Provided information>

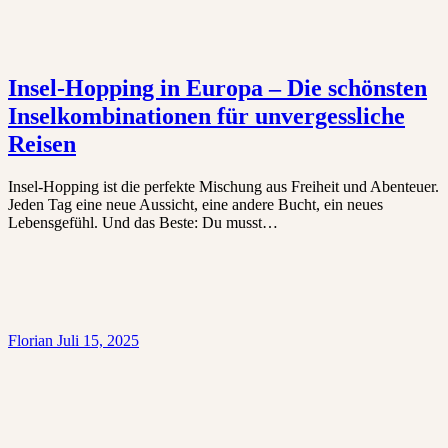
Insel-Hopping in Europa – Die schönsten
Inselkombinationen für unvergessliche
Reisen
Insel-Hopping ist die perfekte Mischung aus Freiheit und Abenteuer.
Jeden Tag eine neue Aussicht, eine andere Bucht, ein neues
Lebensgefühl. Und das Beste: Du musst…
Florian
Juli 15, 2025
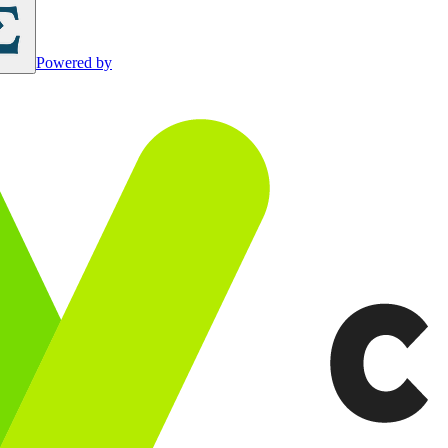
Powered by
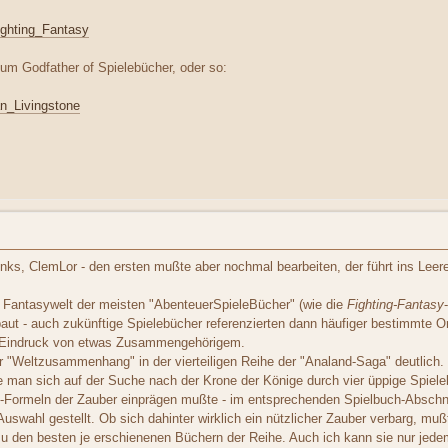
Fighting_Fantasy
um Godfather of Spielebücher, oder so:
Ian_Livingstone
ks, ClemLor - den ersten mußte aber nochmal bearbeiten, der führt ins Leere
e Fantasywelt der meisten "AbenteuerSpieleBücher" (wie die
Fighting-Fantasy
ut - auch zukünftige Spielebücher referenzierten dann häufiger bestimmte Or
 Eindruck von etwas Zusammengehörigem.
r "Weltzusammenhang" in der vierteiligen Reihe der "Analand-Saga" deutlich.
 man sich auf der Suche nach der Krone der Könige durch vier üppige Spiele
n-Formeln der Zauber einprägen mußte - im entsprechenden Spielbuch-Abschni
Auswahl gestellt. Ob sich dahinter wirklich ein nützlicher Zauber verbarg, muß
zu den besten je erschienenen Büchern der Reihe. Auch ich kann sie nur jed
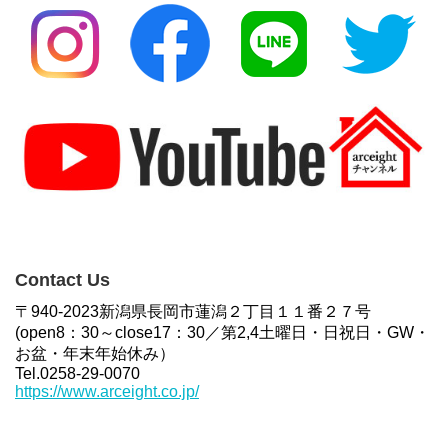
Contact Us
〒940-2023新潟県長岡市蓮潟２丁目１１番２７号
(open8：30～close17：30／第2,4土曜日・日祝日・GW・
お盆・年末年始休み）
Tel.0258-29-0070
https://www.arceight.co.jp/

Work task> Starting at the line that has "Fighting_Fantasy" in the records above, restate word for word every line until the one that has "Auswahl gestellt. Ob", and include that one as well.

Exercise response>
Fighting_Fantasy
um Godfather of Spielebücher, oder so:
Ian_Livingstone
ks, ClemLor - den ersten mußte aber nochmal bearbeiten, der führt ins Leere
e Fantasywelt der meisten "AbenteuerSpieleBücher" (wie die
Fighting-Fantasy
ut - auch zukünftige Spielebücher referenzierten dann häufiger bestimmte Or
 Eindruck von etwas Zusammengehörigem.
r "Weltzusammenhang" in der vierteiligen Reihe der "Analand-Saga" deutlich.
 man sich auf der Suche nach der Krone der Könige durch vier üppige Spiele
n-Formeln der Zauber einprägen mußte - im entsprechenden Spielbuch-Abschni
Auswahl gestellt. Ob sich dahinter wirklich ein nützlicher Zauber verbarg, muß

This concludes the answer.